§ **Aim of the exercise**:
Among the lines of the listing below, retype exactly those from the one containing "лица кушон авокадо" through the one containing "do site é a mesma da URL, sites clonados usam", both included. Do not include pictures.

§ **Data shown**:
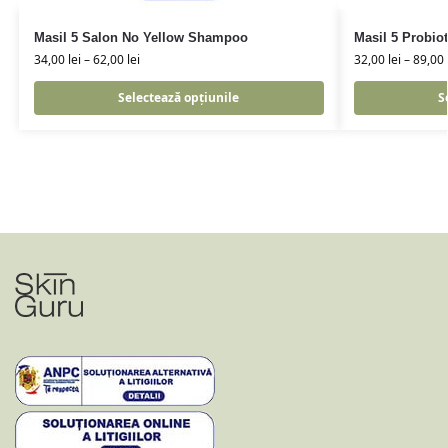
Masil 5 Salon No Yellow Shampoo
Masil 5 Probio
34,00
lei
–
62,00
lei
32,00
lei
–
89,00
Selectează opțiunile
S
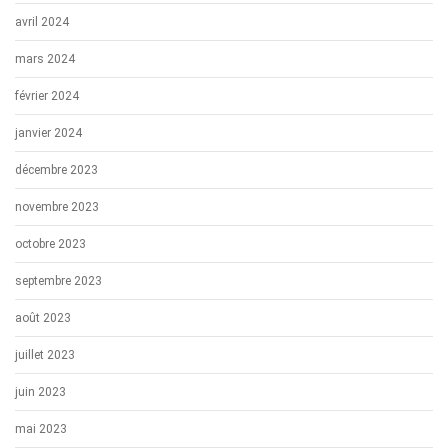
avril 2024
mars 2024
février 2024
janvier 2024
décembre 2023
novembre 2023
octobre 2023
septembre 2023
août 2023
juillet 2023
juin 2023
mai 2023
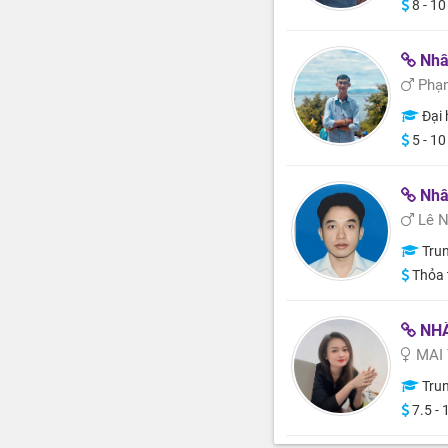
8 - 10
Nhâ
Phạm
Đại 
5 - 10
Nhâ
Lê N
Trung 
Thỏa 
NHÂ
MAI
Trung 
7.5 - 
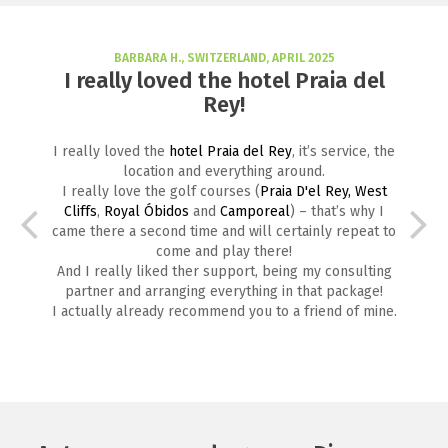
BARBARA H., SWITZERLAND, APRIL 2025
I really loved the hotel Praia del
Rey!
I really loved the
hotel Praia del Rey
, it’s service, the
location and everything around.
I really love the golf courses (
Praia D'el Rey,
West
Cliffs
,
Royal Óbidos
and
Camporeal
) – that’s why I
came there a second time and will certainly repeat to
come and play there!
And I really liked ther support, being my consulting
partner and arranging everything in that package!
I actually already recommend you to a friend of mine.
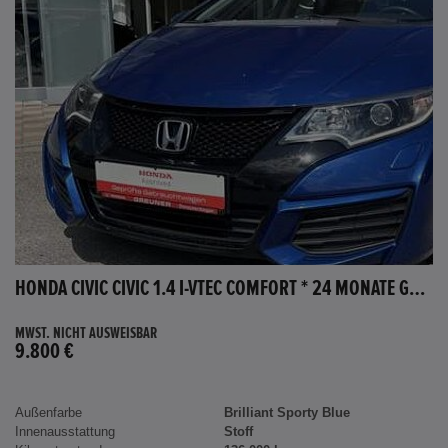
HONDA CIVIC CIVIC 1.4 I-VTEC COMFORT * 24 MONATE GARANTIE *
MWST. NICHT AUSWEISBAR
9.800 €
Außenfarbe
Brilliant Sporty Blue
Innenausstattung
Stoff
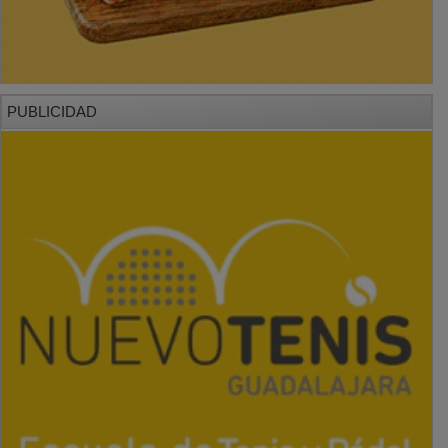
PUBLICIDAD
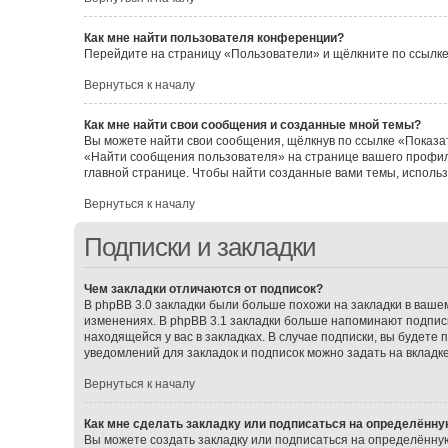
Как мне найти пользователя конференции?
Перейдите на страницу «Пользователи» и щёлкните по ссылке
Вернуться к началу
Как мне найти свои сообщения и созданные мной темы?
Вы можете найти свои сообщения, щёлкнув по ссылке «Показат
«Найти сообщения пользователя» на странице вашего профил
главной странице. Чтобы найти созданные вами темы, исполь
Вернуться к началу
Подписки и закладки
Чем закладки отличаются от подписок?
В phpBB 3.0 закладки были больше похожи на закладки в ваш
изменениях. В phpBB 3.1 закладки больше напоминают подписк
находящейся у вас в закладках. В случае подписки, вы будете
уведомлений для закладок и подписок можно задать на вкладк
Вернуться к началу
Как мне сделать закладку или подписаться на определённу
Вы можете создать закладку или подписаться на определённу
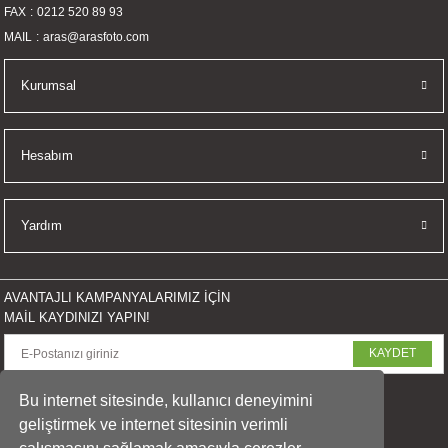
FAX
0212 520 89 93
MAIL
aras@arasfoto.com
Kurumsal
Hesabım
Yardım
AVANTAJLI KAMPANYALARIMIZ İÇİN
MAİL KAYDINIZI YAPIN!
KAYDET
SOSYAL MEDYADA PAYLAŞ
Bu internet sitesinde, kullanıcı deneyimini
geliştirmek ve internet sitesinin verimli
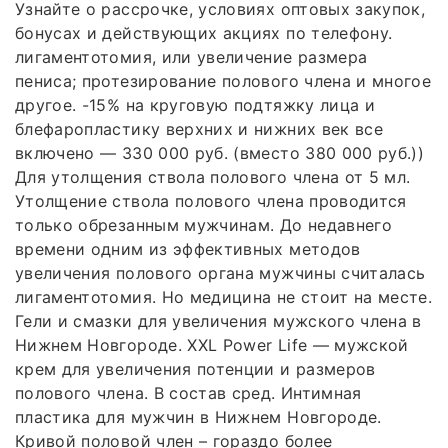
Узнайте о рассрочке, условиях оптовых закупок,
бонусах и действующих акциях по телефону.
лигаментотомия, или увеличение размера
пениса; протезирование полового члена и многое
другое. -15% на круговую подтяжку лица и
блефаропластику верхних и нижних век все
включено — 330 000 руб. (вместо 380 000 руб.))
Для утолщения ствола полового члена от 5 мл.
Утолщение ствола полового члена проводится
только обрезанным мужчинам. До недавнего
времени одним из эффективных методов
увеличения полового органа мужчины считалась
лигаментотомия. Но медицина не стоит на месте.
Гели и смазки для увеличения мужского члена в
Нижнем Новгороде. XXL Power Life — мужской
крем для увеличения потенции и размеров
полового члена. В состав сред. Интимная
пластика для мужчин в Нижнем Новгороде.
Кривой половой член – гораздо более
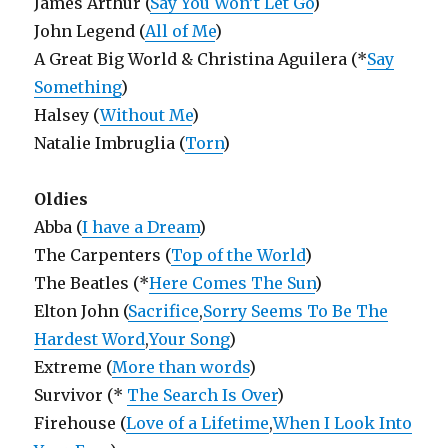
James Arthur (
Say You Won’t Let Go
)
John Legend (
All of Me
)
A Great Big World & Christina Aguilera (*
Say
Something
)
Halsey (
Without Me
)
Natalie Imbruglia (
Torn
)
Oldies
Abba (
I have a Dream
)
The Carpenters (
Top of the World
)
The Beatles (*
Here Comes The Sun
)
Elton John (
Sacrifice
,
Sorry Seems To Be The
Hardest Word
,
Your Song
)
Extreme (
More than words
)
Survivor (*
The Search Is Over
)
Firehouse (
Love of a Lifetime
,
When I Look Into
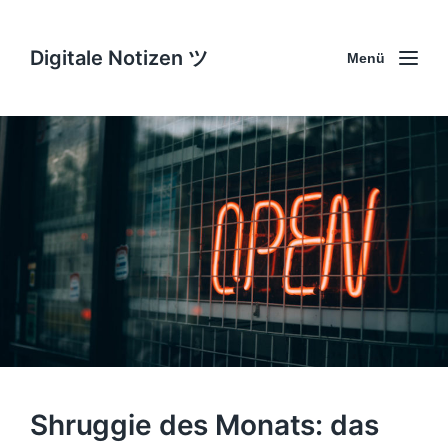
Digitale Notizen ツ
Menü
Shruggie des Monats: das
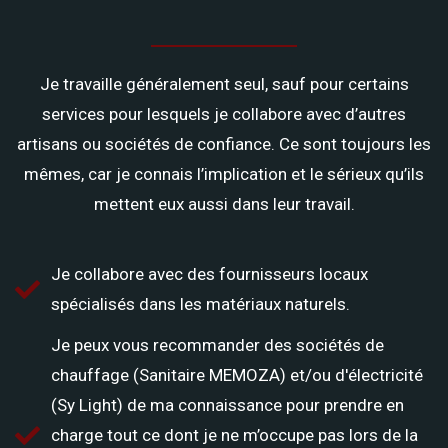
Je travaille généralement seul, sauf pour certains
services pour lesquels je collabore avec d’autres
artisans ou sociétés de confiance. Ce sont toujours les
mêmes, car je connais l’implication et le sérieux qu’ils
mettent eux aussi dans leur travail.
Je collabore avec des fournisseurs locaux
spécialisés dans les matériaux naturels.
Je peux vous recommander des sociétés de
chauffage (Sanitaire MEMOZA) et/ou d'électricité
(Sy Light) de ma connaissance pour prendre en
charge tout ce dont je ne m’occupe pas lors de la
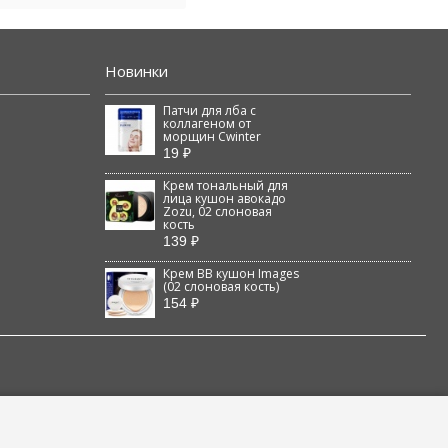
Новинки
Патчи для лба с
коллагеном от
морщин Cwinter
19 ₽
Крем тональный для
лица кушон авокадо
Zozu, 02 слоновая
кость
139 ₽
Крем BB кушон Images
(02 слоновая кость)
154 ₽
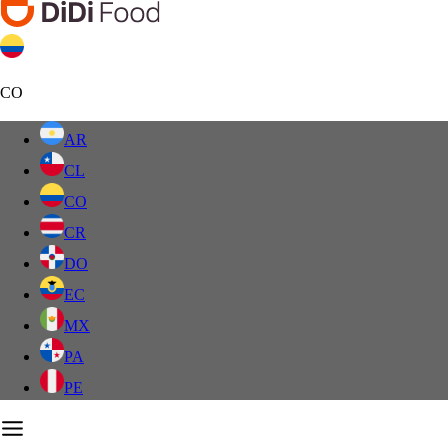
CO
AR
CL
CO
CR
DO
EC
MX
PA
PE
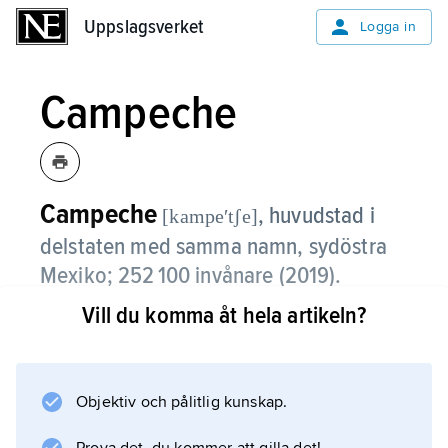
Uppslagsverket
Uppslagsverket
Logga in
Campeche
Campeche
,
huvudstad i
[kampeʹtʃe]
delstaten med samma namn, sydöstra
Mexiko; 252 100 invånare (2019).
Vill du komma åt hela artikeln?
Campeche är en hamnstad på Yucatánhalvöns
västra kust. Den har ett gammalt kolonialt
centrum som 1999 togs upp på UNESCO:s
världsarvslista.
Objektiv och pålitlig kunskap.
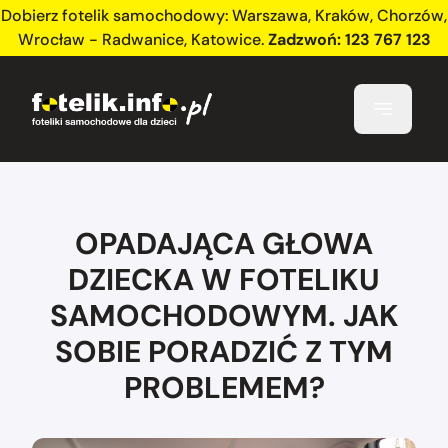
Dobierz fotelik samochodowy:
Warszawa
,
Kraków
,
Chorzów
,
Wrocław - Radwanice
,
Katowice
.
Zadzwoń:
123 767 123
OPADAJĄCA GŁOWA
DZIECKA W FOTELIKU
SAMOCHODOWYM. JAK
SOBIE PORADZIĆ Z TYM
PROBLEMEM?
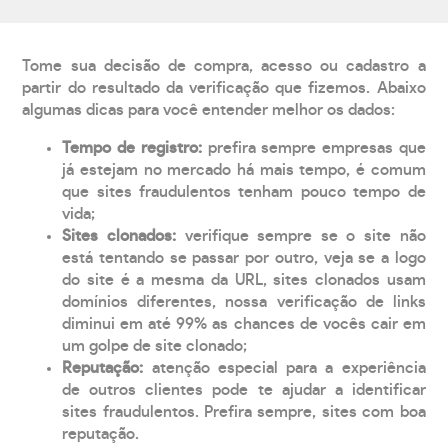
Tome sua decisão de compra, acesso ou cadastro a
partir do resultado da verificação que fizemos. Abaixo
algumas dicas para você entender melhor os dados:
Tempo de registro:
prefira sempre empresas que
já estejam no mercado há mais tempo, é comum
que sites fraudulentos tenham pouco tempo de
vida;
Sites clonados:
verifique sempre se o site não
está tentando se passar por outro, veja se a logo
do site é a mesma da URL, sites clonados usam
domínios diferentes, nossa verificação de links
diminui em até 99% as chances de vocês cair em
um golpe de site clonado;
Reputação:
atenção especial para a experiência
de outros clientes pode te ajudar a identificar
sites fraudulentos. Prefira sempre, sites com boa
reputação.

§ **Solution to this exercise**:
лица кушон авокадо
Zozu, 02 слоновая
кость
139 ₽
Крем BB кушон Images
(02 слоновая кость)
154 ₽
CO
AR
CL
CO
CR
DO
EC
MX
PA
PE
Uppslagsverket
Uppslagsverket
Logga in
Campeche
Campeche
,
huvudstad i
[kampeʹtʃe]
delstaten med samma namn, sydöstra
Mexiko; 252 100 invånare (2019).
Vill du komma åt hela artikeln?
Campeche är en hamnstad på Yucatánhalvöns
västra kust. Den har ett gammalt kolonialt
centrum som 1999 togs upp på UNESCO:s
världsarvslista.
Objektiv och pålitlig kunskap.
Dobierz fotelik samochodowy:
Warszawa
,
Kraków
,
Chorzów
,
Wrocław - Radwanice
,
Katowice
.
Zadzwoń:
123 767 123
OPADAJĄCA GŁOWA
DZIECKA W FOTELIKU
SAMOCHODOWYM. JAK
SOBIE PORADZIĆ Z TYM
PROBLEMEM?
Tome sua decisão de compra, acesso ou cadastro a
partir do resultado da verificação que fizemos. Abaixo
algumas dicas para você entender melhor os dados:
Tempo de registro:
prefira sempre empresas que
já estejam no mercado há mais tempo, é comum
que sites fraudulentos tenham pouco tempo de
vida;
Sites clonados:
verifique sempre se o site não
está tentando se passar por outro, veja se a logo
do site é a mesma da URL, sites clonados usam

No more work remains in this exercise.